Highlights of India
Rajasthan & Gujarat
India's princes may have long passed into history but their cultural and historic legacy lives on. Ancient palaces, forts and temples showcase an astonishing blend of Hindu, Jain and Islamic traditions which shaped everything from modest country estates to magnificent royal residences. Although princely states were scattered across India, Rajasthan is widely thought of as the real home of the traditional Maharajas.
With its lacy white grandeur the Taj Mahal, built completely from flawless marble and inset with precious stones and jewels, is the finest example of Mughal architecure in the world. Emperor Shah Jahan built this incomparable mausoleum in memory of his beloved wife Mumtaz Mahal and it is considered the most extravagant monument ever built for love. The Taj Mahal is breathtaking from any angle, at any time of the day and in any season.
North India offers fabulous wildlife parks, sanctuaries and reserves. Visitors will find themselves awestruck when they visit Sariska, Corbett, Ranthambore, Kanha or Bandhavgarh and discover nature's grandeur. If you are a nature lover then Kaziranga Wildlife Sanctuary in the north-east cannot be missed, especially with its promise of sightings of the one-horned rhino.
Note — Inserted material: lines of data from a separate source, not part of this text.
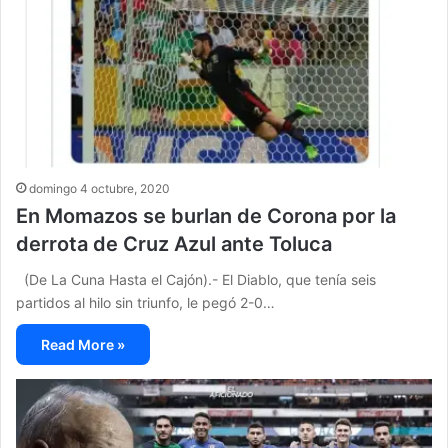
domingo 4 octubre, 2020
En Momazos se burlan de Corona por la
derrota de Cruz Azul ante Toluca
(De La Cuna Hasta el Cajón).- El Diablo, que tenía seis
partidos al hilo sin triunfo, le pegó 2-0…
Read More »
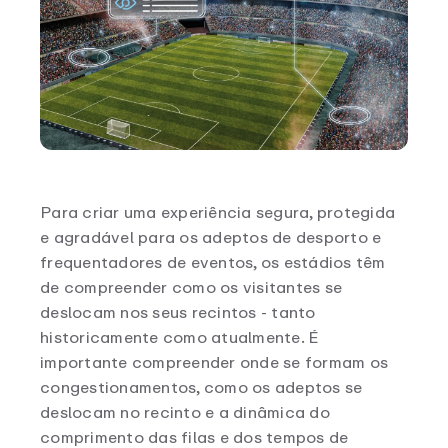
Para criar uma experiência segura, protegida
e agradável para os adeptos de desporto e
frequentadores de eventos, os estádios têm
de compreender como os visitantes se
deslocam nos seus recintos - tanto
historicamente como atualmente. É
importante compreender onde se formam os
congestionamentos, como os adeptos se
deslocam no recinto e a dinâmica do
comprimento das filas e dos tempos de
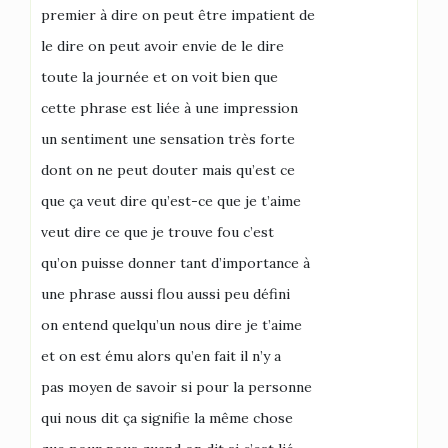
premier à dire on peut être impatient de
le dire on peut avoir envie de le dire
toute la journée et on voit bien que
cette phrase est liée à une impression
un sentiment une sensation très forte
dont on ne peut douter mais qu’est ce
que ça veut dire qu’est-ce que je t’aime
veut dire ce que je trouve fou c’est
qu’on puisse donner tant d’importance à
une phrase aussi flou aussi peu défini
on entend quelqu’un nous dire je t’aime
et on est ému alors qu’en fait il n’y a
pas moyen de savoir si pour la personne
qui nous dit ça signifie la même chose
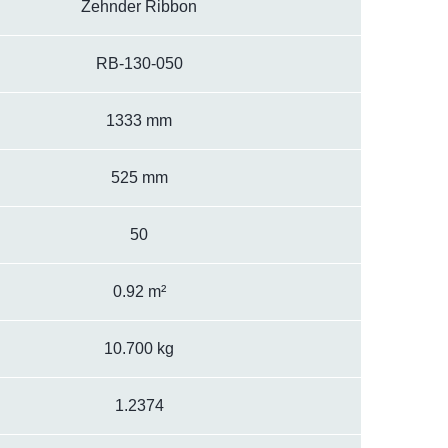
Zehnder Ribbon
RB-130-050
1333 mm
525 mm
50
0.92 m²
10.700 kg
1.2374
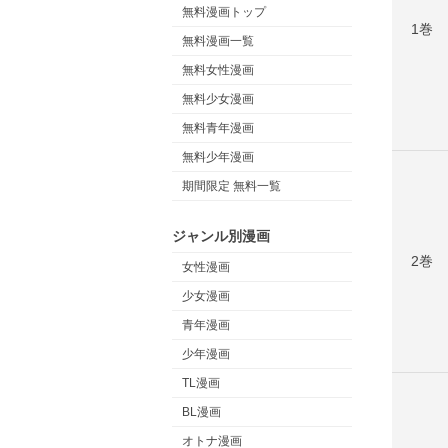
無料漫画トップ
1巻
無料漫画一覧
無料女性漫画
無料少女漫画
無料青年漫画
無料少年漫画
期間限定 無料一覧
ジャンル別漫画
2巻
女性漫画
少女漫画
青年漫画
少年漫画
TL漫画
BL漫画
オトナ漫画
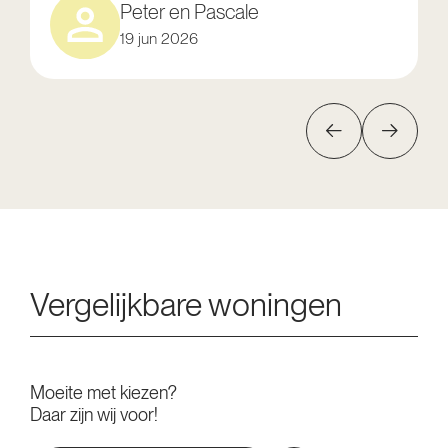
Peter en Pascale
19 jun 2026
Vergelijkbare woningen
Moeite met kiezen?
Daar zijn wij voor!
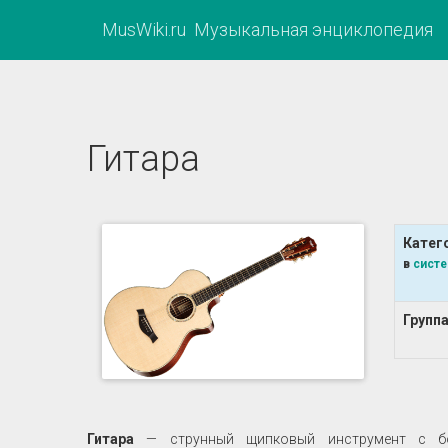
MusWiki.ru Музыкальная энциклопедия
Гитара
Катег
в
систе
Групп
Гитара
— струнный щипковый инструмент с бог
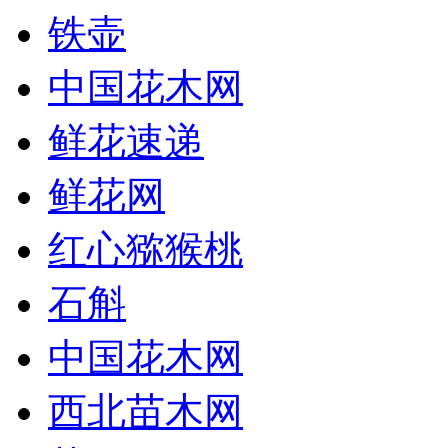
铁壶
中国花木网
鲜花速递
鲜花网
红心猕猴桃
石斛
中国花木网
西北苗木网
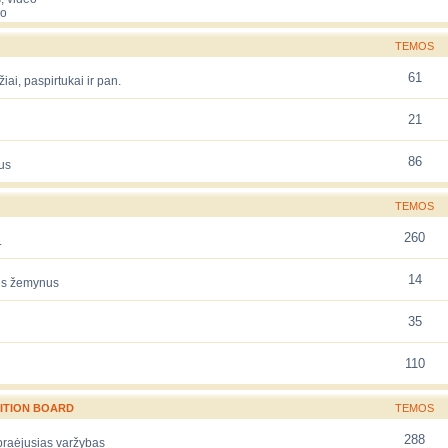
eo
TEMOS
61
žiai, paspirtukai ir pan.
21
86
us
TEMOS
260
.
14
rės žemynus
35
110
ITION BOARD
TEMOS
288
 praėjusias varžybas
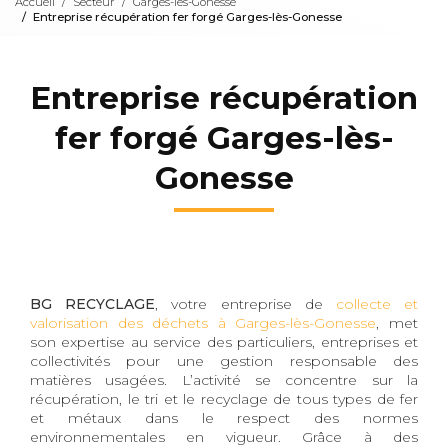
Accueil
Secteur
Garges-lès-Gonesse
Entreprise récupération fer forgé Garges-lès-Gonesse
Entreprise récupération
fer forgé Garges-lès-
Gonesse
BG RECYCLAGE
, votre entreprise de
collecte et
valorisation des déchets à Garges-lès-Gonesse
, met
son expertise au service des particuliers, entreprises et
collectivités pour une gestion responsable des
matières usagées. L’activité se concentre sur la
récupération, le tri et le recyclage de tous types de fer
et métaux dans le respect des normes
environnementales en vigueur. Grâce à des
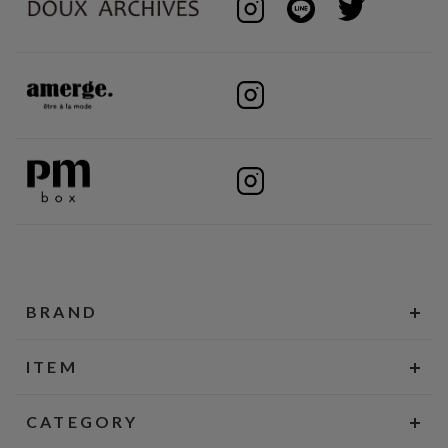
BRAND
ITEM
CATEGORY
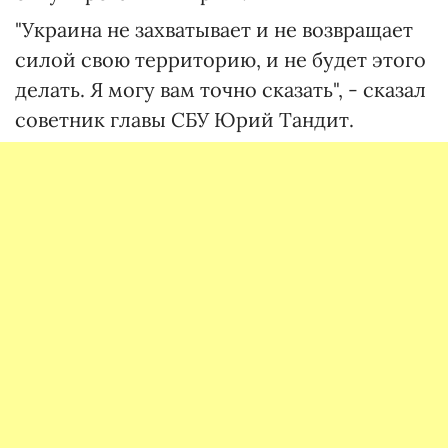
"Украина не захватывает и не возвращает
силой свою территорию, и не будет этого
делать. Я могу вам точно сказать", - сказал
советник главы СБУ Юрий Тандит.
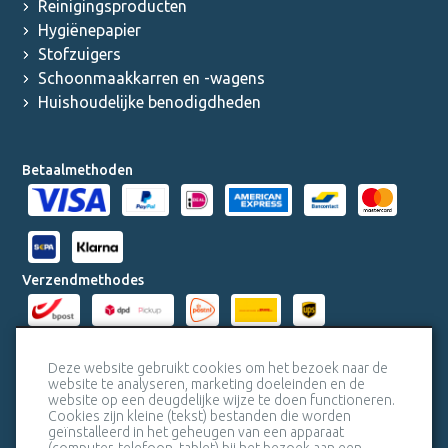
Reinigingsproducten
Hygiënepapier
Stofzuigers
Schoonmaakkarren en -wagens
Huishoudelijke benodigdheden
Betaalmethoden
Verzendmethodes
Milieucertificaten
Deze website gebruikt cookies om het bezoek naar de
website te analyseren, marketing doeleinden en de
website op een deugdelijke wijze te doen functioneren.
Veiligheidscertificaat SSL
Cookies zijn kleine (tekst) bestanden die worden
geïnstalleerd in het geheugen van een apparaat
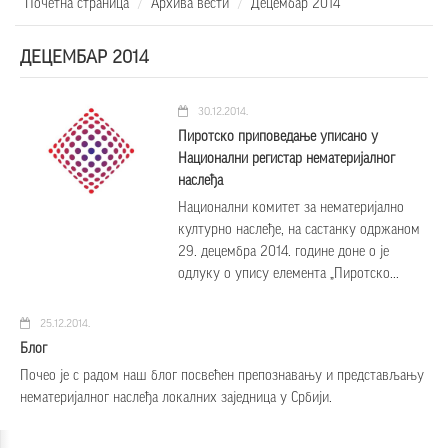
Почетна страница
Архива вести
Децембар 2014
ДЕЦЕМБАР 2014
30.12.2014.
Пиротско приповедање уписано у
Национални регистар нематеријалног
наслеђа
Национални комитет за нематеријално
културно наслеђе, на састанку одржаном
29. децембра 2014. године доне о је
одлуку о упису елемента „Пирoтскo...
25.12.2014.
Блог
Почео је с радом наш блог посвећен препознавању и представљању
нематеријалног наслеђа локалних заједница у Србији.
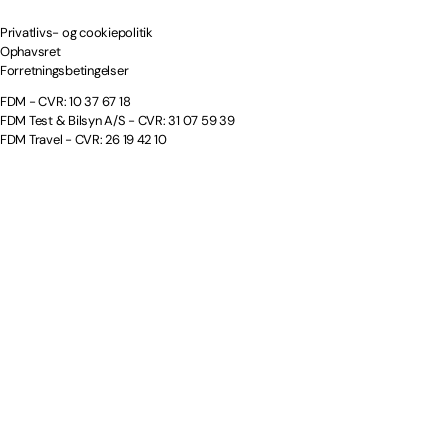
Privatlivs- og cookiepolitik
Ophavsret
Forretningsbetingelser
FDM - CVR: 10 37 67 18
FDM Test & Bilsyn A/S - CVR: 31 07 59 39
FDM Travel - CVR: 26 19 42 10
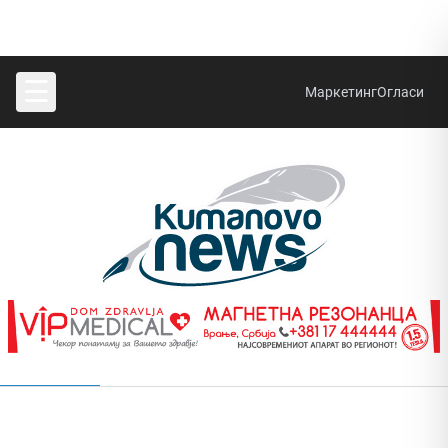
☰
Маркетинг
Огласи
Travellers can explore the natural beauty of the rainforest and catch a glimpse of herds of wild elephants as they bathe in Periyar Lake.
A quiet and secluded desert town for 51 weeks of the year, Pushkar becomes, for just a few days, an absolutely incredible extravaganza drawing people from around the globe. It is quite possibly the largest camel and cattle trading fair in the world. Camels are painted, adorned, beautified and raced to attract the best buyers. Hindu devotees throng the ghats around Pushkar Lake in order to bathe, cleanse their sins and attain a place in heaven. Early risers might like to walk in the morning light to see the gypsy inhabitants waking up and preparing breakfast around the campfires.The Pushkar festival is celebrated according to the lunar calendar and takes place in the month of November.
For centuries these majestic mountains have challenged the spirit of man, inspired awe and symbolised the heights of achievement. Any visit to north India would be incomplete without experiencing the mighty Himalayas. From the quaint hill station of Shimla to the virgin pine forests and the surging rivers, there are many places which bring the mountain range and its foothills to life. Breathtaking views, exhilarating walks, spa holidays - the choice is endless.
Temples & Beaches
South India boasts some of the most remarkable temple architecture in India. With a living tradition of music and dance, the region is also culturally very rich. Some of India's greatest cultural treasures are found here, including the distinctive southern temples at Madurai, Thanjavur and Mamallapuram. Travellers are also drawn to the attractive palm-lined beaches of Goa and Kerala with their golden sands and azure waters.
The Kerala backwaters beckon the visitor to catch a glimpse of rural village life. Festivals are marked by great elephant marches, snake boat races and colourful Kathakali dances. The blue backwaters reflect the azure sky, contrasting with the amazing shades of green of the mangroves, coconut palms and paddy fields that cover the verdant countryside.
Ayurveda, the science of life, is the ancient Hindu system of medicine. This naturalistic system depends on a holistic diagnosis of the body's humours to achieve a harmonious balance. Ayurvedic massage using aromatic and medicinal oils to tone up the nervous system has been practiced in Kerala for centuries.
Reminiscent of colonial influences, south India's hill stations offer quaint and restful getaways. Kodaikanal, Coonoor, Munnar and the popular Ooty enjoy the best of a low latitude, high altitude climate and are cool throughout the year.